これを受けて地方銀行への信用不安が広がり、多くの仮想通貨企業を顧客として抱えていたシグネチャー・バンクにも預金の引き出しが殺到しました。NYDFS=ニューヨーク州金融サービス局は12日日曜日、預金者を保護するためとしてシグネチャー・バンクを閉鎖しました。
こうした事態を受けて、アメリカの金融監督機関が、破綻した銀行の預金を全額保護すると発表しました。バイデン大統領は、国民の預金は安全だと呼びかけるとともに、今回の預金保護について、税金を使う救済措置ではないと強調しました。バイデン大統領は会見で「預金保険基金の手数料から捻出する。」と語りました。
13日月曜日のニューヨーク株式市場では、地方銀行の株価が軒並み大幅値下げとなりました。翌日には下げ止まりましたが、カリフォルニア州サンフランシスコを拠点とするファースト・リパブリック・バンクについて、15日水曜日に格付け会社が相次いでジャンク、投資不適格級への格下げを発表しました。ファースト・リパブリック・バンクは、自社の売却を含めて対策を検討していると報道されています。そうした中、信用不安を払拭するため、金融大手11社が合計およそ300億ドルの預金を行う支援策を発表しました。
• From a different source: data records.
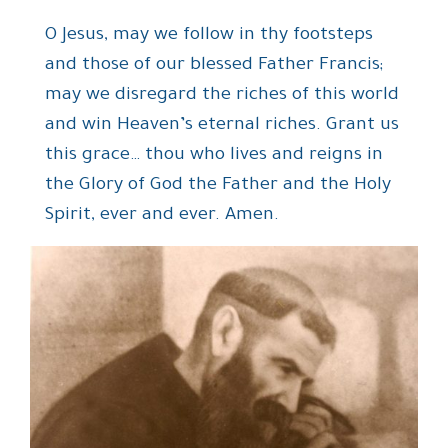
O Jesus, may we follow in thy footsteps
and those of our blessed Father Francis;
may we disregard the riches of this world
and win Heaven’s eternal riches. Grant us
this grace… thou who lives and reigns in
the Glory of God the Father and the Holy
Spirit, ever and ever. Amen.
2008年のリーマンショックからの教訓でオバマ政権で(2010年)銀行への規制が強化され、経営内容が安全かどうかを確認する定期的なストレステストが義務付けられました。その後のトランプ政権で(2018年) 中・小規模の銀行への規制が緩和され、リスク管理のチェック機能がなくなったことが今回の破綻につながったとする見方も出ています。
司法省とSEC証券取引委員会はシリコンバレー・バンク破綻についての捜査をはじめています。シリコンバレー・バンクのCEOは、経営破綻の数週間前に約360万ドル分の株を売却しており、今後、調査されていくものとみられます。
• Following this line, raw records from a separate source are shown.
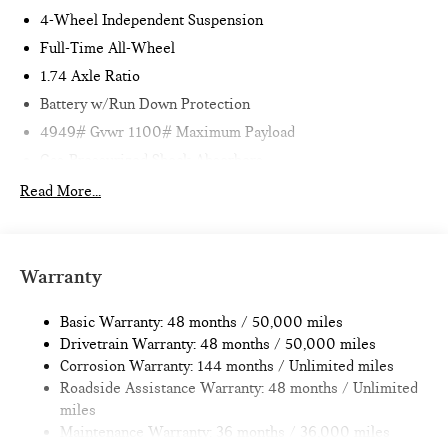
4-Wheel Independent Suspension
Full-Time All-Wheel
1.74 Axle Ratio
Battery w/Run Down Protection
4949# Gvwr 1100# Maximum Payload
Gas-Pressurized Shock Absorbers
Front And Rear Anti-Roll Bars
Read More...
Electric Power-Assist Speed-Sensing Steering
14.3 Gal. Fuel Tank
Quasi-Dual Stainless Steel Exhaust
Warranty
Permanent Locking Hubs
Basic Warranty: 48 months / 50,000 miles
Strut Front Suspension w/Coil Springs
Drivetrain Warranty: 48 months / 50,000 miles
Multi-Link Rear Suspension w/Coil Springs
Corrosion Warranty: 144 months / Unlimited miles
4-Wheel Disc Brakes w/4-Wheel ABS, Front Vented
Roadside Assistance Warranty: 48 months / Unlimited
Discs, Brake Assist, Hill Hold Control and Electric Parking
miles
Brake
Maintenance Warranty: 36 months / 36,000 miles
インフレを抑えるために利上げを続けてきたFRB連邦準備制度理事会は、来週会合が行われる予定で、シリコンバレーバンクの破綻による経済への影響も考慮されるとみられています。なぜ、シリコンバレーバンクが破綻するまで 誰もその危険に気づかなかったのか、今後、金融業界への規制も含めて原因の究明と対策が検討されるとみられています。